What to do: Give back each line of the material that contains the word "groter".

Provided records:
____________
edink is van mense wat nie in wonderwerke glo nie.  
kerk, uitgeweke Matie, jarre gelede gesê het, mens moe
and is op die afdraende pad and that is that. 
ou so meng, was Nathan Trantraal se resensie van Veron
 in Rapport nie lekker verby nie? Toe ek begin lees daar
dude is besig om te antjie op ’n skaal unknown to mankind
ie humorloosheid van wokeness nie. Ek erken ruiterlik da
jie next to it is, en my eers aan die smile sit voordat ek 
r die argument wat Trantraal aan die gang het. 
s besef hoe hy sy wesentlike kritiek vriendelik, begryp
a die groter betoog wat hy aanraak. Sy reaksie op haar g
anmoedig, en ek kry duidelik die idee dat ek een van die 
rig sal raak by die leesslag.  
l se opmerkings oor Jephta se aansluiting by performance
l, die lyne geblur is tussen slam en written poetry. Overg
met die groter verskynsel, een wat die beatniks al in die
____________
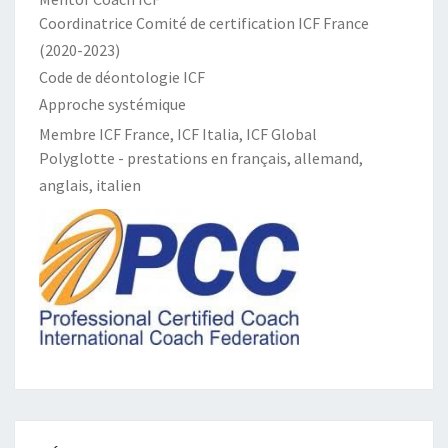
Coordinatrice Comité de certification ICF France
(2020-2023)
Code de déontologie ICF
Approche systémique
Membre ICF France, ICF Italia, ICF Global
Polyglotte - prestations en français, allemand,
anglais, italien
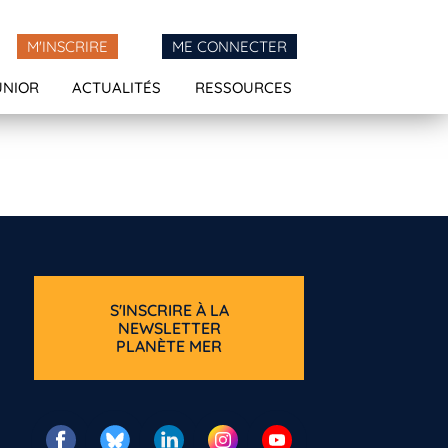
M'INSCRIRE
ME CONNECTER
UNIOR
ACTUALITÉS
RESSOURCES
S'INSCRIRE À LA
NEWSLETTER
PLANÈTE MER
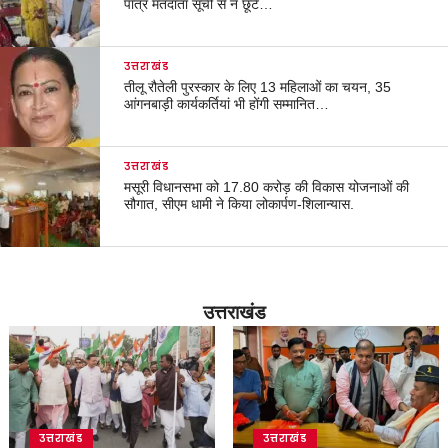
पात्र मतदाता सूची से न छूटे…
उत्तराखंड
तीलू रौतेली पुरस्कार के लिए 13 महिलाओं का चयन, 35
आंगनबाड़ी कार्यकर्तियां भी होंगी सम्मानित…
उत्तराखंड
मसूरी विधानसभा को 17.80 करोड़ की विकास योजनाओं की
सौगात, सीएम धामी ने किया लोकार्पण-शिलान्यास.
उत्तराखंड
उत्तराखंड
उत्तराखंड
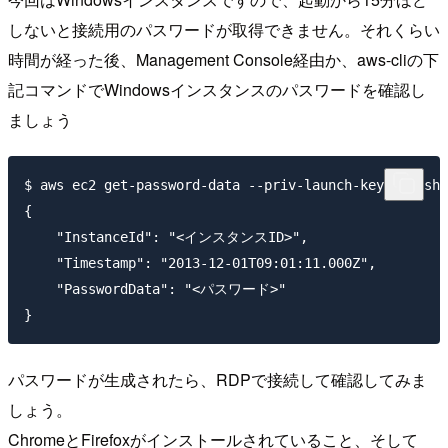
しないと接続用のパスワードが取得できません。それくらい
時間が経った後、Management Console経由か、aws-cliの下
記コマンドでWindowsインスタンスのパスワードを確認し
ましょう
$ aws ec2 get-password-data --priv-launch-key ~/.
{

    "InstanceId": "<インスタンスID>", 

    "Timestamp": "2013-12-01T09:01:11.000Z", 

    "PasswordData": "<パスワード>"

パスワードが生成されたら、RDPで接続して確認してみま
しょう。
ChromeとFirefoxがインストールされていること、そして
____________
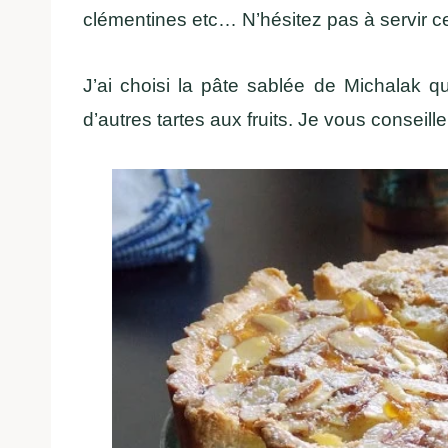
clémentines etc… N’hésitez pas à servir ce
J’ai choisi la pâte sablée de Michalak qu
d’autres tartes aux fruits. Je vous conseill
____________
Answer space:
a die groter betoog wat hy aanraak. Sy reaksie op haar g
met die groter verskynsel, een wat die beatniks al in die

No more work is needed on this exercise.